Vitamin D supplements do not stop you catching Covid or reduce symptoms, major trial reveals

Vitamin D supplements were hailed by many as the great hope for fighting Covid and people bought them in huge numbers.

But it turns out that, when it comes to fighting off the pandemic, they do absolutely nothing.

Taking vitamin D supplements does not cut the risk of catching Covid or reduce the severity of the symptoms if you do, according to the first major study into their effect on the virus.

Nor does it reduce the risk of developing long Covid.

Furthermore, the supplements don’t protect against other acute respiratory infections, such as the common cold, sinustitis, ear infections and laryngitis, either according to a nationwide study of 6,200 people, led by Queen Mary University of London.

“We were surprised and disappointed by the outcome given the work we’d done previously showing vitamin D protecting against other respiratory infections. But it is what it is,” Professor Adrian Martineau, an academic at Queen Mary University of London and respiratory specialist at the Barts Health NHS Trust, who is co-heading the trial, told i.

“If we had known whether it works we wouldn’t have done the trial, so there was a genuine question there and it was well worth doing,” he said.

“It was a big trial and we used a generous dose of vitamin D. We showed that people took it and their levels went up. And the trial was done at such a time when only a tiny number of people were vaccinated initially so we captured enough to see the effect if there was one,” he said.

But while the case for vitamin D as a defender against Covid may have waned, there remain many good health reasons for consuming the vitamin – which due to a quirk of mislabelling, isn’t really a vitamin at all, but a hormone.

The government currently recommends 10 micrograms a day, or 400 international units, to protect muscle and bone health. 

“The government advice on vitamin D isn’t based on any effects on respiratory infection it’s based on proven benefits for bone health and muscle health and those aren’t change by the results of this study,” Professor Martineau said.

Vitamin D is found in foods such as oily fish, red meat, egg yolks and liver but in much smaller quantities than the immune system needs to function properly.

The main source is sunlight so in the winter vitamin D levels drop considerably and supplements are advised.

People who are at highest risk of vitamin D deficiency include those who are older, or in institutions, or overweight, who often go outside less.

They also include people of colour as darker skin doesn’t absorb so much ultraviolet light and so produces less vitamin D.

Announcing the trial in October 2020, Professor Martineau told i: “There is genuine uncertainty here and the only way to resolve that is by doing the sort of trial that we propose.”

“There is quite a lot of suggestive evidence. There’s a bit of evidence from the lab and there’s the very, very striking observation that the people who tend to get the most severe disease look exactly like the people who are at highest risk of vitamin D deficiency,” he said.

The study is published on the medrxiv website as a ‘pre-print’ ahead of peer review for publication in a journal due to its timely nature.

The trial is much more indepth than previous studies looking into the effect of vitamin D supplements on preventing Covid because it was ‘randomised’.

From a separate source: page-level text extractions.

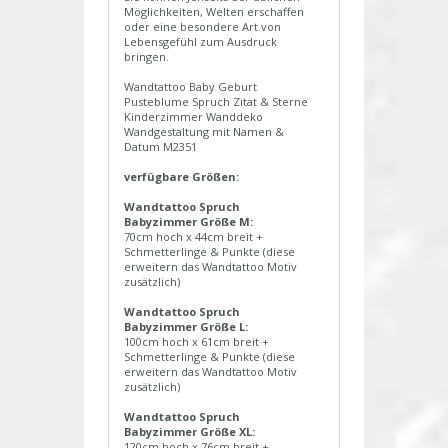
Möglichkeiten, Welten erschaffen
oder eine besondere Art von
Lebensgefühl zum Ausdruck
bringen.
Wandtattoo Baby Geburt
Pusteblume Spruch Zitat & Sterne
Kinderzimmer Wanddeko
Wandgestaltung mit Namen &
Datum M2351
verfügbare Größen:
Wandtattoo Spruch
Babyzimmer Größe M:
70cm hoch x 44cm breit +
Schmetterlinge & Punkte (diese
erweitern das Wandtattoo Motiv
zusätzlich)
Wandtattoo Spruch
Babyzimmer Größe L:
100cm hoch x 61cm breit +
Schmetterlinge & Punkte (diese
erweitern das Wandtattoo Motiv
zusätzlich)
Wandtattoo Spruch
Babyzimmer Größe XL:
120cm hoch x 76cm breit +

This means large numbers of participants are randomly assigned to one of two groups; the experimental group, receiving the treatment that is being tested, and a comparison group or control, which isn’t.

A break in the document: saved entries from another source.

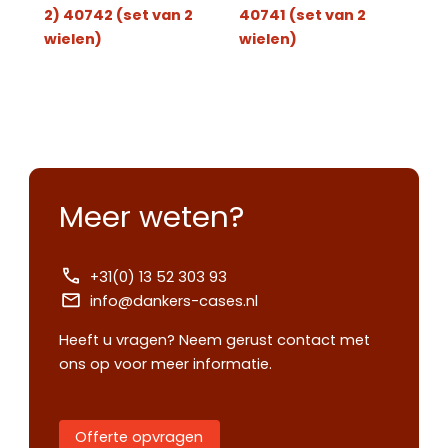
2) 40742 (set van 2
40741 (set van 2
wielen)
wielen)
Meer weten?
+31(0) 13 52 303 93
info@dankers-cases.nl
Heeft u vragen? Neem gerust contact met
ons op voor meer informatie.
Offerte opvragen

By dividing them in this way, other potential factors that may also influence the outcome – such as health issues that may make a person more vulnerable to Covid – can be offset, or ironed out.

This means there is a much greater chance that a direct cause and effect – or lack of one – can be established than with ‘observational’ studies, which identify a link but can’t confirm the underlying cause.

The randomised trial was led by Queen Mary of London and also involved the Universities of Edinburgh and Swansea and Queens University Belfast.